We also noted the Toyota/Pontiac Vibe, essentially a Corolla wagon with no attempt to differentiate the interiors at all (though the Pontiac version had a different front clip).
Ford had two new alternative fuel vehicles, one being the new mid-sized fuel cell vehicle which will reportedly go on sale within one year - we believe using a gaseous feed (e.g. natural gas), with the tank in the trunk. Another vehicle looked remarkably like the concept cars Chrysler was producing nearly ten years ago, like the Java - right down to the matte-finish plastic body panels. This one would use electric power as a city car, and appeared ready for production. The fearsome Mitsubishi Evolution was also on display, along with a range of rather ugly GM concepts and the H2, which, indeed, is hard to mistake for a Jeep.

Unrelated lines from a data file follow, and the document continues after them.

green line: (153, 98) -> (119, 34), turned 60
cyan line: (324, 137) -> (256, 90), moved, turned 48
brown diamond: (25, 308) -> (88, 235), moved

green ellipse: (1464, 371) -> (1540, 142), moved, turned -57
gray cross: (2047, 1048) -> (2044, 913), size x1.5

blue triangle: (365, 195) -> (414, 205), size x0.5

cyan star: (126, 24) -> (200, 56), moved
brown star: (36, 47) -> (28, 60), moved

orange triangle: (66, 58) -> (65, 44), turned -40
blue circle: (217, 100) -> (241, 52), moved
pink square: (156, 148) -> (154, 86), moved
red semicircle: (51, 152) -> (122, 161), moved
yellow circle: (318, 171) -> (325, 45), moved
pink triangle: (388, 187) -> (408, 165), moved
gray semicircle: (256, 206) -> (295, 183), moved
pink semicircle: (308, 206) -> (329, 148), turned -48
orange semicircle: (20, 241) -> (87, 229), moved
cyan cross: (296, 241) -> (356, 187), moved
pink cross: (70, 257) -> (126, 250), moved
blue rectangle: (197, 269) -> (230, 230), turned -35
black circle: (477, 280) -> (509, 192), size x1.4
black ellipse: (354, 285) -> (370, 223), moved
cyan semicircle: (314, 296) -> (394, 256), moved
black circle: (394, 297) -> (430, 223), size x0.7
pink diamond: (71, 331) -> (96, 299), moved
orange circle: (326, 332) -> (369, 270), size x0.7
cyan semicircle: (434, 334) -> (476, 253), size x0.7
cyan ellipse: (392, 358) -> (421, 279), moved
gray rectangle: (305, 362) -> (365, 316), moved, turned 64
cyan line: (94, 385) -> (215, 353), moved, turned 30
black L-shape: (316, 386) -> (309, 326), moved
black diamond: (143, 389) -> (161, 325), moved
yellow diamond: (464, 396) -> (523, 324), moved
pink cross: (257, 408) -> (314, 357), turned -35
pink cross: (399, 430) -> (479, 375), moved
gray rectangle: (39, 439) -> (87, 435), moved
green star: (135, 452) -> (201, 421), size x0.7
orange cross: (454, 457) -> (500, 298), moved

Overall, an interesting show. We came away with the impression that everyone wants to make the Audi TT - we can't figure out why - and only Chrysler hired the TT's designer, much to our chagrin; that Mercedes overcharges ruthlessly; that everybody has some sort of car-based-SUV in the works or on the road; that Chrysler's going to get clobbered in the minivan market when the new Quest and Sienna appear; and that Chrysler's going to get truly and royally clobbered in cars when the next performance and nonperformance vehicles from GM and the Asians show up. GM is almost sure to have a car with doors opening from the middle (front door opens normally, back door opens the other way 'round, as in truly classic luxury cars) - and if GM doesn't, Mercedes will. Nearly everyone has clever navigation systems, including Chrysler in the Crossfire. GM is really coming back big time, and Toyota has finally addressed the size of its cars with a Corolla that's nearly as large as the Neon - sportier looking than the 2001 Corolla - and a Camry that reaches for the Intrepid.
The 2002 New York Auto Show was exciting, exhausting, and in many ways depressing - we can't help but feel that the momentum of the early 1990s is long gone, and Chrysler seems to have slowed down while everyone else is speeding up. On a high note, perhaps Chrysler will once again ride on the strength of its engines.